Every year millions of Americans file their taxes with the knowledge that Uncle Sam is going to be sending them some money back. While many plan to pay down debt or put the money away for a rainy day, there are still plenty who will take their refunds and go shopping.
According to the National Retail Federation, 10.7 percent of those receiving a tax refund plan to spend it on a major purchase such as furniture or a new TV. One-quarter will use the money they get back to help them pay for everyday expenses.
The Internal Revenue service, via The Toledo Blade, has already sent out refunds in the neighborhood of $206 billion, with filers getting an average check of $2,800.
"You get 20 bucks, you're not thinking all the things you can buy with it," Gbenga Ajilore, an economics professor at the University of Toledo, told The Blade. "But you get a $2,000 check, that opens up the possibilities of things you could conceivably buy."
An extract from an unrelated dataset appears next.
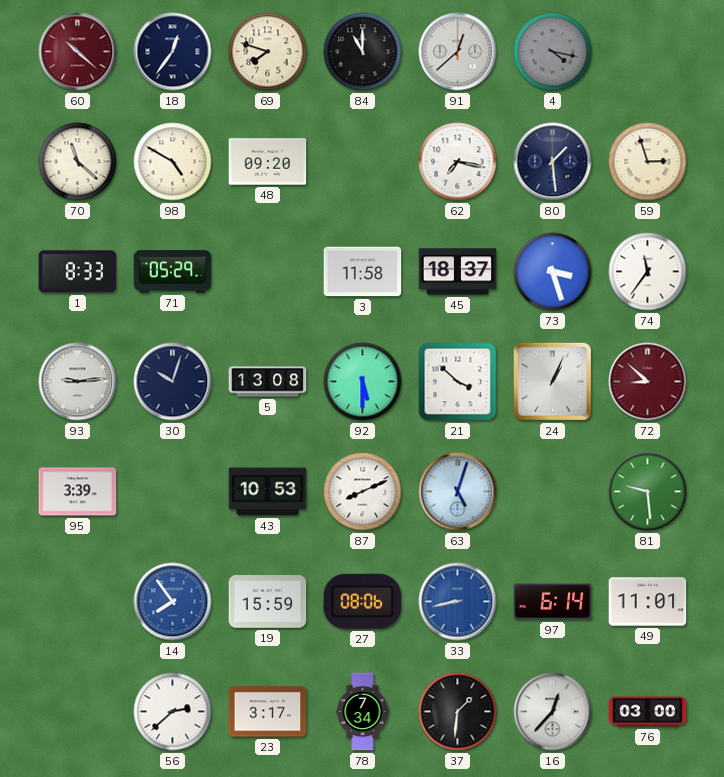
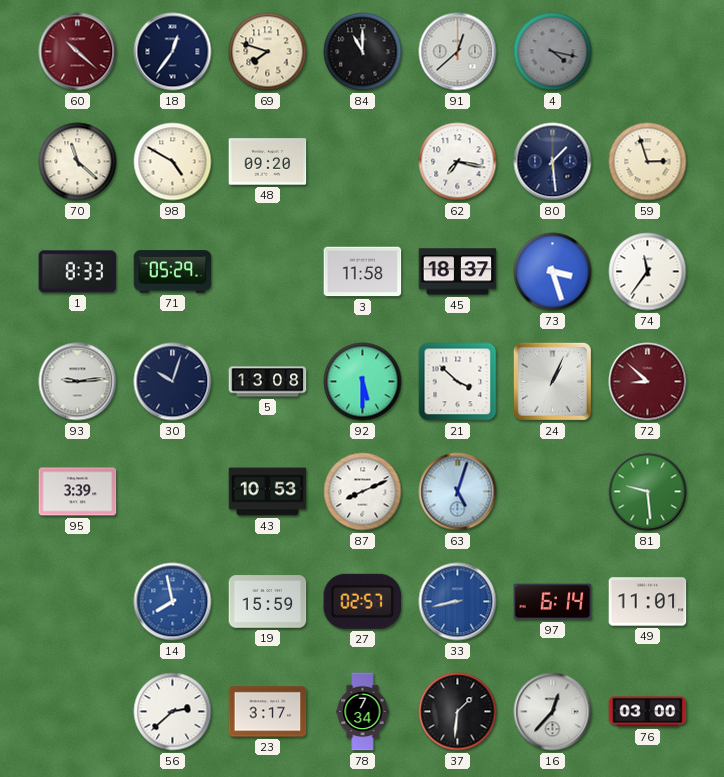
14: 7:54 -> 7:58
27: 08:06 -> 02:57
Retailers know that, while many Americans file much earlier than April 15 and an increasing number are submitting their taxes via electronic channels, today's date is symbolic in the American psyche.
A joint promotion between Amazon.com and TurboTax offers users of the tax software an additional 10 percent added to their refund if they take it in the form of a gift card from the e-tailer.
A USA Today piece pointed to a number of "freebie" promotions tied to the day, including a coupon offer from Office Depot to shred up to five pounds of documents between now and April 29. Hard Rock Café locations around the U.S. will give away free entrees to patrons who perform a complete song between 5 p.m. and 7 p.m. today. The chain expects to give away "thousands" of entrees costing up to $14.95 each.
Are tax refund dollars more or less important to retailers today than they have been in the past?